安定しない個人消費を景気の面から下支えしようと昔公明党は「地方商品券」なんてのを配ったが稚拙な政策的配慮もない経済対策は結局バラマキで消費の喚起はGDPのコンマ数パーセント上昇で終わった。
現在の道路特定財源の暫定税率は、それ自体、特別な状況なのだから、景気対策の面からも廃止すると個人消費を刺激するに十分な額である。一度下げたら再度上げられないとも言い切れないだろう。現に暫定税率に上げた過去があるのだから。
もう一つ暫定税率の解消は地方と都市の格差を是正する。
一般家庭支出を見ると東京都の都市部ではガソリン購入費が1世帯当たり1ヶ月1900円程。ま、単身世帯が多いとか理由は他にあるとしても公共交通機関の発達で自家用車の利用は少ない。ところが町村部では1世帯当たり1ヶ月で9700円程で5倍も多い(多く必要としてる)。公共交通機関が廃止され車に頼る生活を行っている町村部には道路特定財源の暫定税率廃止の恩恵がより大きいのだ。地方格差是正の方策が揮発油税の暫定税率廃止(低減)に隠れているのだ。
特定財源の牙城を少しでも崩す努力を
国民の目から見ても今回の自民党の「ブリッジ法案」は横暴で稚拙だ。先頭に立って旗を振ってる道路族議員の暴走を福田康夫首相は止めることが出来ないで居る。国民生活を混乱させないためと言うが、それでは、暫定税率の落としどころを探り3月までに決着させるのが一番の国民のための政治だとは思わないのだろうか。

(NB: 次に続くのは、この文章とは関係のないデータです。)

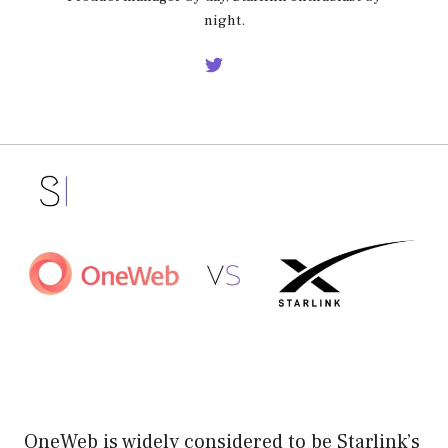
night.
OneWeb is widely considered to be Starlink’s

一部の自民党道路族のための政治を行っている自覚が無いのだろうか。不思議なのは道路族以外の自民党から「落としどころを探そう」(河野太郎議員あたりがテレビタックルで発言していた)の声があることだ。必ずしも撤廃に向けてYesかNoかでは無い自民党内の事情もある。
民主党の国会運営を見ていると国民に向かって自民党の不当性をアピールするよりも自ら自民党に怒りをぶつける姿勢を選択してる。実はガキの喧嘩は両成敗で、国民にはどちらが不当なのか良く解らない。国民に向かってメッセージをアピールする姿勢を選択してもらいたい。
道路特定財源を1円でも削ることができれば、自民党道路族の面目丸つぶれなのだって深慮遠謀に立って行動してもらいたい。昔の「社会党的な」が台頭しては国民の信任を失うのだから。